No caso do Lula, mesmo que tivesse base no Congresso, tenho dúvida se ele faria, o histórico dele com os militares permite pensar que não. Por parte dos civis/políticos de modo geral, sempre houve uma resignação, diria até um medo, de confrontar o intervencionismo militar. Por quê?

Inclusive em todos os episódios de golpe ou tentativa de golpe, quando esse assunto chega ao Congresso, se vê exatamente isso que você falou, essa reverência dos parlamentares. Do século passado até episódios mais recentes. Os parlamentares sempre, mesmo os que condenam, acabam fazendo uma deferência, dizendo que, no entanto, foi uma crise muito grave, até se compreende que tenha havido intervenção militar. Então essa reverência sempre houve.

Desde o fim da ditadura, nenhum presidente enfrentou esse problema devidamente, mesmo quando houve condição política para isso. Me parece que há uma questão geracional. Quem tem de 70 anos para cima, aquelas pessoas que enfrentaram mais decisivamente a ditadura, de algum modo desenvolveram essa… para não falar medo, eu usaria a expressão cautela excessiva, muito provavelmente por conta do enfrentamento no passado. É uma especulação.

Talvez porque a baioneta e o canhão inspiram medo… Tem até a frase do Góis Monteiro que o sr. cita duas vezes no livro, de que quando se tem a baioneta, fica mais fácil argumentar…

Exatamente. Isso é uma coisa muito forte. Seria preciso que o presidente da República, seja quem fosse, enquadrasse os militares como funcionários públicos fardados, para os quais a sociedade confere o direito de uso das armas —e, portanto, usar essas armas contra a sociedade é um crime muito grave. Então uma postura mais afirmativa seria de todo desejado, mas, infelizmente, nunca aconteceu desde o fim da ditadura.

Há outro aspecto: é uma contradição o fato de os militares serem agentes políticos tão importantes —indevidamente, não deveriam ser, mas foram e são— e, por outro lado, a sociedade conhecê-los muito pouco. Existe até a caricatura de que os militares não servem para nada, só para pintar meio-fio.

O Congresso Nacional, por exemplo, não tem parlamentares especializados nos militares. Ninguém discute o Plano Nacional de Defesa. De modo geral, há um desconhecimento. Ignora-se inclusive o tipo de valor que motivou um episódio curioso, do general que queria ter uma liderança legalista, fica irritado porque não foi convocado para isso e acaba se mudando para a ala golpista [o general é João de Deus Mena Barreto, um dos líderes militares na deposição de Washington Luís em 1930].

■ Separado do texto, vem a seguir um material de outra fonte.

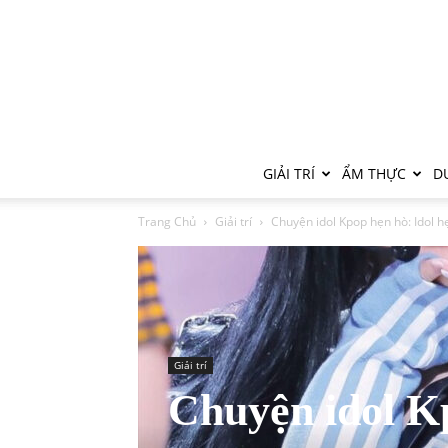
GIẢI TRÍ
ẨM THỰC
DU
Trang Chủ
Giải trí
Chuyện idol Kpop hẹn hò: Idol h
Giải trí
Chuyện idol Kp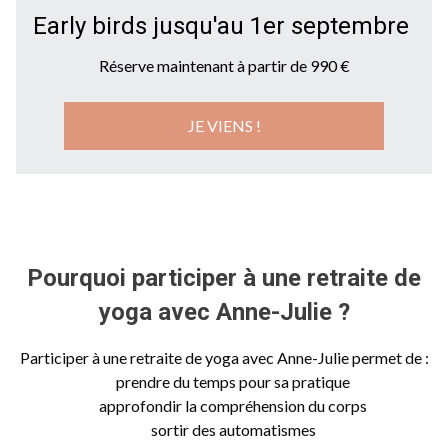
Early birds jusqu'au 1er septembre
Réserve maintenant à partir de 990 €
JE VIENS !
Pourquoi participer à une retraite de
yoga avec Anne-Julie ?
Participer à une retraite de yoga avec Anne-Julie permet de :
✔️
prendre du temps pour sa pratique
✔️
approfondir la compréhension du corps
✔️
sortir des automatismes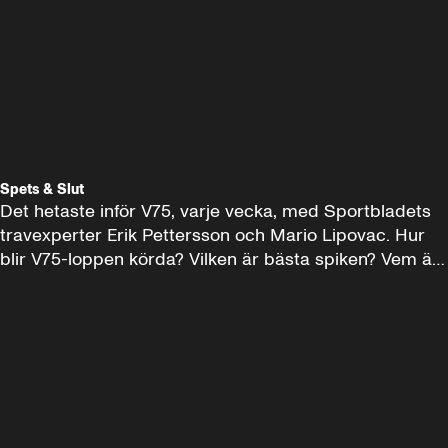
Spets & Slut
Det hetaste inför V75, varje vecka, med Sportbladets 
travexperter Erik Pettersson och Mario Lipovac. Hur 
blir V75-loppen körda? Vilken är bästa spiken? Vem är 
bästa miljondraget? Här får man som trav- och 
spelälskare allt på bara 15 minuter.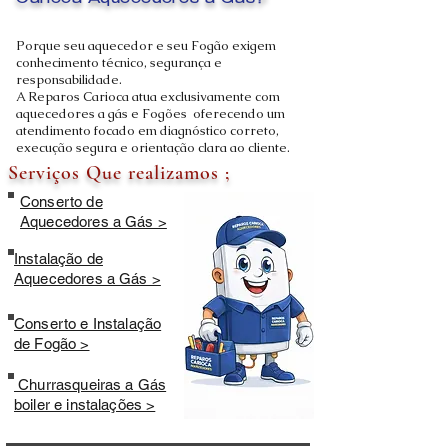
Carioca Aquecedores a Gás?
Porque seu aquecedor e seu Fogão exigem
conhecimento técnico, segurança e
responsabilidade.
A Reparos Carioca atua exclusivamente com
aquecedores a gás e Fogões oferecendo um
atendimento focado em diagnóstico correto,
execução segura e orientação clara ao cliente.
Serviços Que realizamos ;
Conserto de
Aquecedores a Gás >
Instalação de
Aquecedores a Gás >
Conserto e Instalação
de Fogão >
Churrasqueiras a Gás
boiler e instalações >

Quer dizer, a motivação desse general foi de natureza muito específica e tem a ver com o sentimento de honra, o sentimento de não poder ser desprestigiado, já que ele estava na posição devida para atuar naquele caso e foi deixado de lado.

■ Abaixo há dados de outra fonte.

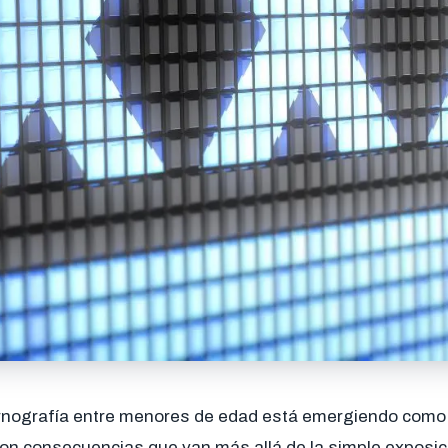
rnografía entre menores de edad está emergiendo como 
con consecuencias que van más allá de la simple exposic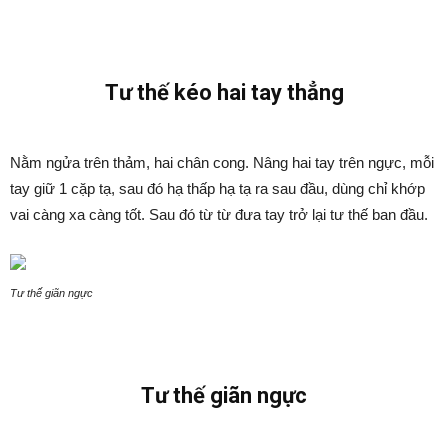
Tư thế kéo hai tay thẳng
Nằm ngửa trên thảm, hai chân cong. Nâng hai tay trên ngực, mỗi
tay giữ 1 cặp tạ, sau đó hạ thấp hạ tạ ra sau đầu, dùng chỉ khớp
vai càng xa càng tốt. Sau đó từ từ đưa tay trở lại tư thế ban đầu.
Tư thế giãn ngực
Tư thế giãn ngực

Como o teu livro mostra, militares golpistas jamais foram punidos no Brasil. Acredita que desta vez eles serão punidos? E, se forem, o que isso pode mudar nas relações civis-militares?

Acho que isso já deve estar servindo de alerta para as forças militares. Nem tanto assim a relação da sociedade com os militares. Mas, na medida em que é algo inédito, muito provavelmente essas forças estarão entendendo que alguma coisa mudou. Porque, afinal, aqueles generais estavam no banco dos réus respondendo a um interrogatório no Supremo Tribunal Federal, coisa que nunca aconteceu. Então algo mudou.

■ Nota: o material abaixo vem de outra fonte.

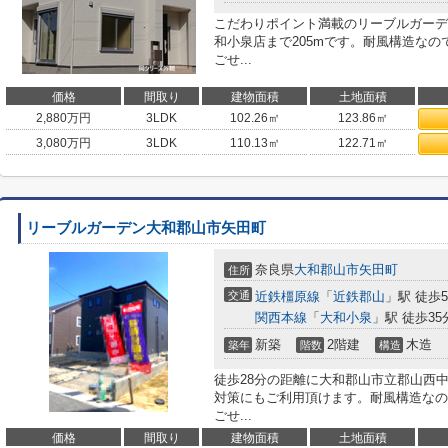
こだわりポイント満載のリーブルガーデ
和小泉店まで205mです。耐風構造な
ごせ...
価格
間取り
建物面積
土地面積
2,880
万円
3LDK
102.26㎡
123.86㎡
3,080
万円
3LDK
110.13㎡
122.71㎡
リーブルガーデン大和郡山市矢田町
奈良県
大和郡山市
矢田町
住所
交通
近鉄橿原線
「
近鉄郡山
」駅 徒歩5
関西本線
「
大和小泉
」駅 徒歩35
新築
2階建
木造
築年
階数
構造
徒歩28分の距離に大和郡山市立郡山西
対策にもご利用頂けます。耐風構造なの
ごせ...
価格
間取り
建物面積
土地面積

O sr. escreve no epílogo que esse será o seu último livro. Sendo ainda novo, 66 anos, por que o último livro?

Dou aula há 40 anos… pesquiso esses assuntos há 30 e tantos anos… acho que chega um momento em que a gente tem que sair de cena elegantemente, até para abrir espaço para outras leituras. E também para não se tornar repetitivo.

Espero que não, mas talvez eu faça algum posfácio, se houver uma nova experiência de intervencionismo. Então estou torcendo para que não haja a necessidade de fazer um posfácio.


Raio-X – Carlos Fico, 66

Nascido no Rio, é professor titular de história do Brasil da UFRJ (Universidade Federal do Rio de Janeiro), pesquisador do CNPq e um dos principais estudiosos do país sobre a ditadura 1964-1985. É autor de “O Grande Irmão: da Operação Brother Sam aos Anos de Chumbo”, ganhador do Prêmio Sérgio Buarque de Holanda da Biblioteca Nacional em 2008, e “Como Eles Agiam – Os Subterrâneos da Ditadura Militar: Espionagem e Polícia Política”, entre outros livros.